I am always here….always here…..never really noticed…..never thanked….yet still I am always here…..
I was typing in the new names that would shortly be joining Balamb Garden into the database on my computer. The screen glowed, as my fingers danced over the keys.
Forguana, Seviud
I sat in my office, in the same swivel chair, (the novelty had worn off long, long ago), at the same computer. It seemed that they were even the same names she typed in to the computer..
Dekardia, Sellenia
After all the incidents that had occurred over the last year, I would have thought this place would be so much more interesting. But after the Ultimecia affair, it has slowly resided back to normal. The brief flicker of activity lasted about two weeks after Squall, Quistis and the others defeated her, but soon we got back into the routines just as if nothing had ever happened.
Vadrew, Konstantina
And now, four months later, it really is as if it never happened. I mean, I wonder if I just dreamt it. The new year are arriving, their bright and cheerful faces, thinking they are going to be the next Squall Leonheart. All the new Cadets, first years, amateurs, just creating more work for me to do. I glanced at the calendar on the wall to my left. Five days before they would arrive. Thinking that the first time they pick up a gunblade, or a whip they are going to be masters at it.
Tiquar, Maron
Just more work. Why Cid wants to accept another 70 students is beyond me. "Xu, we'll manage." he told me. " We're hiring two more Instructors, we're considering hiring more and Quistis has been re-instated. We'll be able to cope." He's wrong I think. There's not enough space for a start. We don't have that many classrooms, and they will all be occupied at this rate.
McClasby, Hibnair
And all the extra work it will entail! I'm not lazy at all, but I don't know if we'll be able to cope. I'm always seen as someone who will "get things done". Anything that is a bit inconvenient gets pushed towards me. I know that Cid, and a lot of the other Instructors view me as a the efficient, professional one. Anything administrative seems to clutter up my in tray. I'm becoming a secretary. Even taking out the Cadets on their field exams is becoming less enjoyable.
Cheng, Xao-Wei
It all seems so different to before the Ultimecia incident. I have become the worker even more so, and seem to get even less attention than before. I would be great to talk to if anyone needed help, or something needed typing, or sorting out. But when was the last time, anyone talked to me as a friend? While Squall, Quistis and the others get all the attention, I just remain the figure in the background doing the work. I'm not jealous at all, they deserve it. What they did was incredible.
Hargod, Virep
No, they deserve it. But why am I looked upon in such a cold way? A sort of polite, fake smile and a "hi, Xu" but not anything more? Hell, I would even like a boyfriend maybe, though it might get in the way of my precious work, and I doubt anyone would even consider me as a romantic person anyway. But I am. And no-one has even known. And at this rate never will. How I am ever going to get anyone stuck up here in front of the screen?
Lodris, Collum
Sometimes I don't care. Sometimes I almost enjoy this. I can look at Garden, running efficiently, all students in the right places, everyone else happy, and I can feel proud. When the field exams go well, and we get some new graduates, I can feel a small part of it was down to me.
Heiselworth, Kendarl
But those feelings are few and far between. All I seem to be doing is the same, increasingly menial tasks, getting less and less appreciation. Is this what I want?

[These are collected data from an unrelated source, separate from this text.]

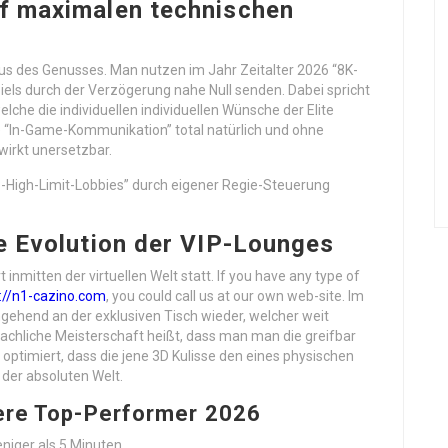
uf maximalen technischen
kus des Genusses. Man nutzen im Jahr Zeitalter 2026 “8K-
iels durch der Verzögerung nahe Null senden. Dabei spricht
lche die individuellen individuellen Wünsche der Elite
ie “In-Game-Kommunikation” total natürlich und ohne
wirkt unersetzbar.
IP-High-Limit-Lobbies” durch eigener Regie-Steuerung
ie Evolution der VIP-Lounges
nmitten der virtuellen Welt statt. If you have any type of
://n1-cazino.com
, you could call us at our own web-site. Im
mgehend an der exklusiven Tisch wieder, welcher weit
 Fachliche Meisterschaft heißt, dass man man die greifbar
 optimiert, dass die jene 3D Kulisse den eines physischen
 der absoluten Welt.
sere Top-Performer 2026
eniger als 5 Minuten.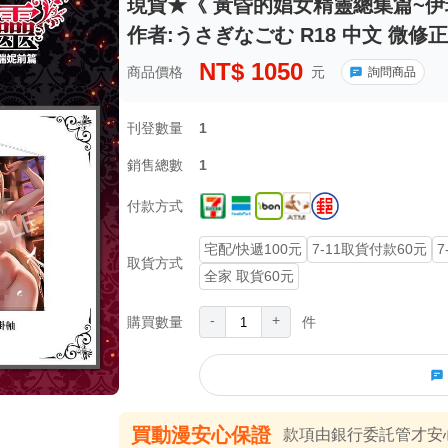
現貨★《 黃昏的娼女精靈總集篇~伊瑞妮
作者:うさぎなごむ R18 中文 微修
NT$
1050
商品價格
元
詢問商品
刊登數量
1
銷售總數
1
付款方式
宅配/快遞100元
7-11取貨付款60元
7
取貨方式
全家 取貨60元
-
+
購買數量
件
買動漫安心保證
款項由銀行委託管才安心 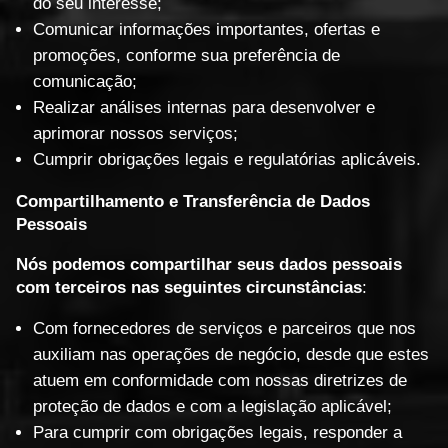
do seu interesse;
Comunicar informações importantes, ofertas e
promoções, conforme sua preferência de
comunicação;
Realizar análises internas para desenvolver e
aprimorar nossos serviços;
Cumprir obrigações legais e regulatórias aplicáveis.
Compartilhamento e Transferência de Dados
Pessoais
Nós podemos compartilhar seus dados pessoais
com terceiros nas seguintes circunstâncias
:
Com fornecedores de serviços e parceiros que nos
auxiliam nas operações de negócio, desde que estes
atuem em conformidade com nossas diretrizes de
proteção de dados e com a legislação aplicável;
Para cumprir com obrigações legais, responder a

The sun had set, and it was getting much darker. I had had enough for today. I saved what little I had achieved, and closed the database. I shut down, though the computer decided to crash. I just switched it off anyway. I couldn't be bothered to sort out a stupid computer now. I turned the desk light off, and left my office, located on 2F. As I shut the door, I saw a familiar figure approaching down the corridor.

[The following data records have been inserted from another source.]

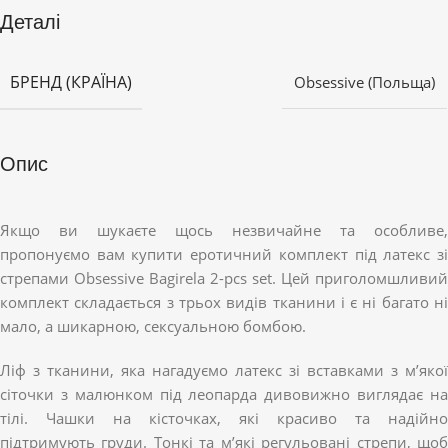
Деталі
БРЕНД (КРАЇНА)
Obsessive (Польща)
Опис
Якщо ви шукаєте щось незвичайне та особливе,
пропонуємо вам купити еротичний комплект під латекс зі
стрепами Obsessive Bagirela 2-pcs set. Цей приголомшливий
комплект складається з трьох видів тканини і є ні багато ні
мало, а шикарною, сексуальною бомбою.
Ліф з тканини, яка нагадуємо латекс зі вставками з м’якої
сіточки з малюнком під леопарда дивовижно виглядає на
тілі. Чашки на кісточках, які красиво та надійно
підтримують груди. Тонкі та м’які регульовані стрепи, щоб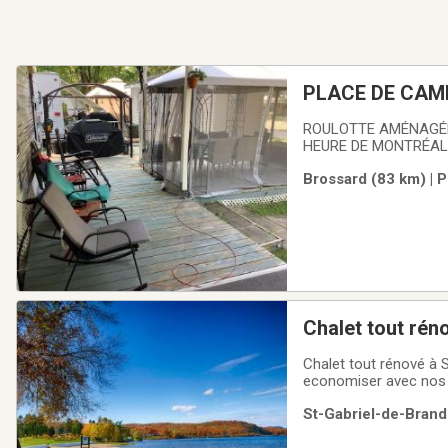
PLACE DE CAMP
ROULOTTE AMÉNAGÉE 
HEURE DE MONTRÉAL
Brossard (83 km) | 
Chalet tout rén
Chalet tout rénové à 
economiser avec nos Speciau
AoutSitué à 45 minute
St-Gabriel-de-Brand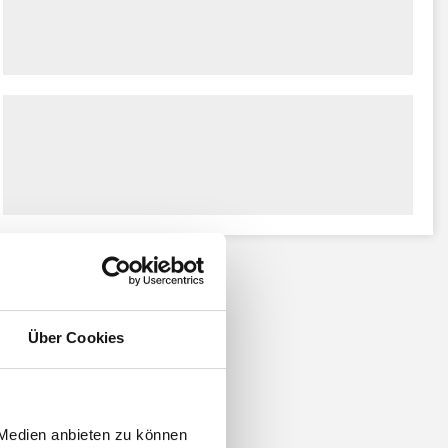
Über Cookies
 Medien anbieten zu können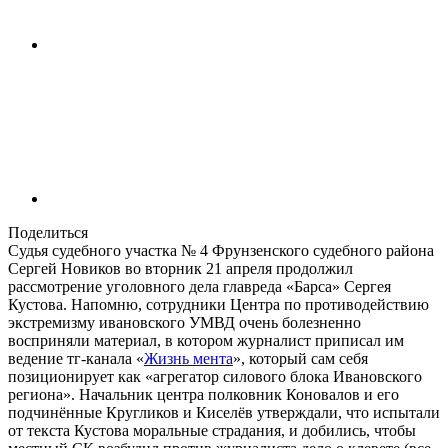
Поделиться
Судья судебного участка № 4 Фрунзенского судебного района
Сергей Новиков во вторник 21 апреля продолжил
рассмотрение уголовного дела главреда «Барса» Сергея
Кустова. Напомню, сотрудники Центра по противодействию
экстремизму ивановского УМВД очень болезненно
восприняли материал, в котором журналист приписал им
ведение тг-канала «
Жизнь мента
», который сам себя
позиционирует как «агрегатор силового блока Ивановского
региона». Начальник центра полковник Коновалов и его
подчинённые Кругликов и Киселёв утверждали, что испытали
от текста Кустова моральные страдания, и добились, чтобы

"Ah, Xu." Cid said, smiling. " Just who I wanted to see." He looked slightly guilty, and the smile wavered slightly. "I've just got.." Xu looked, and saw him carrying a file with several sheets of paper in it, several being about a hundred. ".. a few more of those SeeD application forms for you." he said pleasantly, as if announcing he had a present for me. "The thing is…I need them in by tomorrow evening…"
I closed my eyes. Early morning for me then. I forced my eyes open, and smiled weakly. "I'll try Sir."
"Thank you Xu." he said, though I didn't think he was particularly thankful, again he was just being as polite as protocol required. He gave me an even, slightly superior smile. He knew I would do it, he knew faithful Xu wouldn't let him down. For a second I thought like throwing all the file over him, but that idea left my mind rather quickly.
"Goodnight Xu."
"Goodnight Sir."
I turned and headed to my room. I reached it. I got undressed, out of my usual clothes, washed, brushed my teeth like I always do. I got into the same night clothes, picked up a book, read for about ten minutes, and turned my light off. I soon drifted off. My dreams were nothing, abstract emptiness, just like they always were.